Neujahrskonzert: Die Süddeutsche Kammersinfonie Bietigheim lädt zu einer musikalischen und literarischen Reise durch Europa ein und begeistert das Publikum in der Kelter.
Einen echten Hörgenuss versprach Bürgermeister Joachim Kölz den Besuchern in der nicht ganz ausverkauften Kelter am Sonntagabend, und er sollte recht behalten. Die Mitglieder der Süddeutschen Kammersinfonie Bietigheim unter ihrem Dirigenten und musikalischen Leiter PeterWallinger stimmten bei ihrem traditionellen Neujahrskonzert virtuos auf die kommenden Wochen und Monate ein. „Das Konzert steht unter dem Motto ‚Europäischer Frühling‘, obwohl in unserer Stadt gerade der Winter eingekehrt ist“, leitete Bürgermeister Kölz in den Abend ein. Aber bekanntlich habe der Winter die Stadt meist nicht von allzu lange im Griff, sodass sich die Konzertbesucher bereits auf den Frühling freuen könnten. Das Motto lasse sich aber auch im übertragenen Sinne deuten. Zwischen einigen Staaten Europas herrschte im vergangenen Jahr frostige Stimmung in ihren wechselseitigen Beziehungen. „Daher hoffen wir darauf, dass in diesem Jahr bei diesen Kontakten wieder mehr der Frühling präsent ist“, betonte Bürgermeister Kölz in seiner einleitenden Ansprache.

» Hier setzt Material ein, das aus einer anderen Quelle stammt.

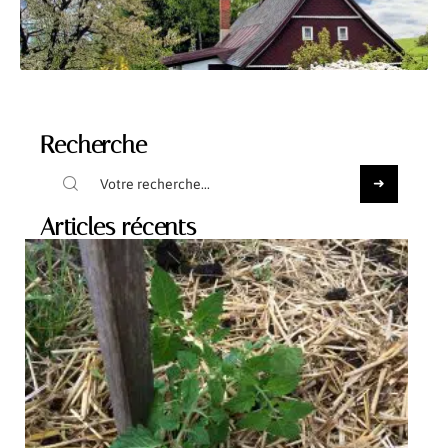
Recherche
Articles récents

„Wir hoffen in Europa auf mehr Frühlingspräsenz.“
Joachim Kölz · Bürgermeister
Danach ergriff Schauspieler Johann-Michael Schneider das Wort und machte den Besuchern Appetit auf Musik aus vier Himmelsrichtungen in Europa. Den Auftakt dabei machte Großbritannien mit dem bekannten Komponisten Benjamin Britten und seiner „Simple Symphony“, von der die Musiker der Kammersinfonie drei Sätze vortrugen. Besonders im zweiten Satz, dem spielerischen „Pizzicato“, zupften die Akteure vorwiegend an Violine, Kontrabass oder Violoncello. Dieses Werk, das Britten im Alter von 20 Jahren schrieb, enthält viele Passagen, die der englische Komponist schon in seiner Kindheit und Jugend arrangiert hatte. Entsprechend frisch, unbekümmert und heiter waren die Melodien, bei denen auch immer wieder auf Walzerklänge und barocke Tänze Bezug genommen wurde bis hin zum kraftvollen Finale. Zwischen den einzelnen Sätzen rezitierte Theater-Schauspieler Johann-Michael Schneider bekannte Verse von Wystan Hugh Auden, der zu den größten englischen Lyrikern des 20. Jahrhundert zählt. „Manch einer sagt, Liebe sei kindisch, mancher sagt, sie sei federleicht, für manchen dreht sie die Welt im Kreis, manch andrer findet’s zu seicht“, zitierte Schneider aus „Sag mir die Wahrheit über die Liebe“, und die Verse harmonisierten mit der beschwingten Musik Brittens.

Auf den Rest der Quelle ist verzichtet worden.